Architecture

PGSI Analyzer is structured as a layered benchmarking and analysis pipeline that prioritizes repeatability, cross-method comparability, and transparent auditability.

For setup and first-run commands, see Getting Started. For module-level reference details, see API Reference.

System Layers

CLI Layer

The CLI entrypoint (pgsi_analyzer.cli.main) parses user intent, resolves runtime configuration, and dispatches to benchmark operations. It is intentionally thin: orchestration and analytics logic live in dedicated modules so they remain reusable and testable.

Orchestration Layer

The orchestration package (pgsi_analyzer.benchmark) coordinates the benchmark lifecycle:

  • input normalization (algorithms/methods/runs),

  • method-specific build steps,

  • benchmark process execution,

  • artifact collection and placement.

This layer enforces execution ordering and minimizes coupling between benchmark implementations and result models.

Measurement Layer

The measurement package provides decorators and estimation utilities:

  • measure_time_to_csv for repeated runtime capture,

  • energy measurement/fallback logic (hardware-dependent primary paths with estimator fallback),

  • CPU-power resolution utilities backed by packaged data.

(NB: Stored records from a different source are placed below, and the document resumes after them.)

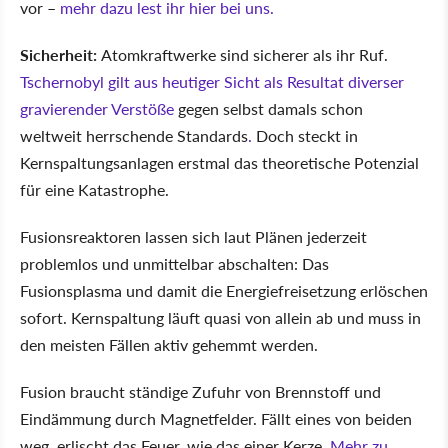
vor –
mehr dazu lest ihr hier bei uns.
Sicherheit:
Atomkraftwerke sind sicherer als ihr Ruf.
Tschernobyl gilt aus heutiger Sicht als Resultat diverser
gravierender Verstöße
gegen selbst damals schon
weltweit herrschende Standards
.
Doch steckt in
Kernspaltungsanlagen erstmal das theoretische Potenzial
für eine Katastrophe.
Fusionsreaktoren lassen sich laut Plänen jederzeit
problemlos und unmittelbar abschalten: Das
Fusionsplasma und damit die Energiefreisetzung erlöschen
sofort. Kernspaltung läuft quasi von allein ab und muss in
den meisten Fällen aktiv gehemmt werden.
Fusion braucht ständige Zufuhr von Brennstoff und
Eindämmung durch Magnetfelder. Fällt eines von beiden
weg, erlischt das Feuer, wie das einer Kerze.
Mehr zu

The design goal is graceful degradation: obtain usable energy estimates even when hardware counters or optional dependencies are unavailable.

Modeling Layer

Model modules transform raw artifacts into comparative analytics:

  • aggregation per method,

  • combination across methods,

  • carbon footprint derivation from energy,

  • GreenScore computation using weighted components.

This separation keeps analytics formulas isolated from execution mechanics and simplifies experimentation.

Benchmark Content Layer

Built-in benchmarks are shipped with the package, while user benchmarks can be scaffolded and merged through discovery. Both flows conform to a shared directory contract so the orchestrator can treat them uniformly.

Core Execution Flow

At a high level, pgsi-analyzer benchmark run performs:

  1. Parse and validate CLI arguments.

  2. Resolve tool paths from flags, environment, and optional .env.

  3. Build a unified benchmark registry (built-ins + user project).

  4. Build method prerequisites where needed (for example Cython extensions).

  5. Execute benchmark workloads for requested algorithms/methods.

  6. Collect raw energy/time files into normalized workspace/output structure.

  7. Aggregate, combine, compute carbon metrics, and produce GreenScore.

  8. Write audit metadata and final report artifacts.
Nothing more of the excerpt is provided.